Weve is the mobile joint venture between EE, O2 and Vodafone. Marketing director Tony Moretta is confident that by educating consumers, a lot of the concerns highlighted in ICM’s research would dissipate: ‘We’ll be seeing a joint education campaign with the card industry for the consumer.
‘We want to move it on from just a few sandwich shops using the technology in central London, to retail stores such as Tesco, Sainsbury’s, McDonald’s and Marks & Spencer.
‘At the moment contactless payment can only take £20 or less in one transaction – hence the sandwich and express shops. In terms of security, consumers will have some concerns and these can be assuaged by making sure consumer questions are properly answered. Weve is proposing to use Sim cards, which will almost provide a physical security measure.
‘Bank cards would be securely registered to a Sim, and could be easily killed off in the event of a lost phone.'
While consumer awareness is high at 80% and there is a potential willingness for its use, only 8% of people actually make contactless transactions, according to the ICM Research carried out in the run-up to Christmas. This suggests that the mobile wallet is very unlikely to take off this year.
ICM says the mobile wallet is still very much in its infancy – there’s a lack of retailer support, with few terminals and little or no in-store promotion.
It also adds that consumer security issues have still not been addressed – with people asking, ‘What if I lost my mobile?’ and ‘What happens when the phone’s battery runs out?’
Responses from consumers about security concerns, and their willingness to accept pin numbers and other measures that go against the somewhat casual ‘wave and pay’ ethos of contactless paying, highlight that there’s more work to be done to promote the mobile wallet than simply increasing smartphone penetration.
ICM also believes that brands aren’t doing enough to connect with customers using the mobile tools we know they are already comfortable with, particularly apps.
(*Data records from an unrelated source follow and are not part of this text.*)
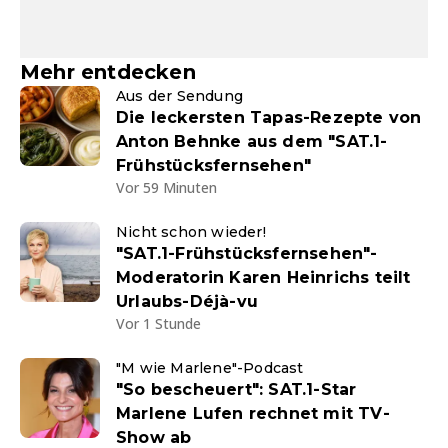
Mehr entdecken
Aus der Sendung
Die leckersten Tapas-Rezepte von
Anton Behnke aus dem "SAT.1-
Frühstücksfernsehen"
Vor 59 Minuten
Nicht schon wieder!
"SAT.1-Frühstücksfernsehen"-
Moderatorin Karen Heinrichs teilt
Urlaubs-Déjà-vu
Vor 1 Stunde
"M wie Marlene"-Podcast
"So bescheuert": SAT.1-Star
Marlene Lufen rechnet mit TV-
Show ab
In the run-up to Christmas, ICM found only one high street retailer using apps specifically designed to help with Christmas shopping – a real missed opportunity.
The research concludes that there simply aren’t enough NFC-enabled smartphones, so many people can’t yet make contactless payments by mobile even if they wanted to. A major barrier to take-up in 2013 is that smartphone users tend to be tied into long contracts, and people won’t break their contracts just to get an NFC-enabled device.
Jamie Belnikoff, associate director at ICM Research, who led the research, says: ‘The mobile wallet is about more than just paying: it allows consumers to manage their vouchers and discounts, loyalty cards, event tickets and public transport passes all in one place. While people appreciate these advantages, they expect a range of incentives and benefits to get them to pay this way. However, even with this encouragement, their genuine security concerns – and as we’ve seen in our recent research into contactless payments, the lack of terminals in shops and absence of in-store promotion – are also preventing take-up.
Dan Wagner, CEO of mobile payments company mPowa, says: ‘This revolution in payment technology is one that all companies can participate in. That means that everyone from large corporations to corner shops to sole traders must have access to electronic means of payment. For this to take place, the technology must become more affordable, accessible and future-proof.
‘As we have seen in the ICM report, much of the technology that is emerging – such as NFC – is still in its infancy, but one thing we are certain of is the fact that the credit card is, and will continue to be, the payment method of choice for many people for years to come. What technology developers must do is continue to make cards more functional and secure, while at the same time developing solutions that will enable cards to be used in many more situations. Developers working on alternatives to the credit card are still grappling for an industry.’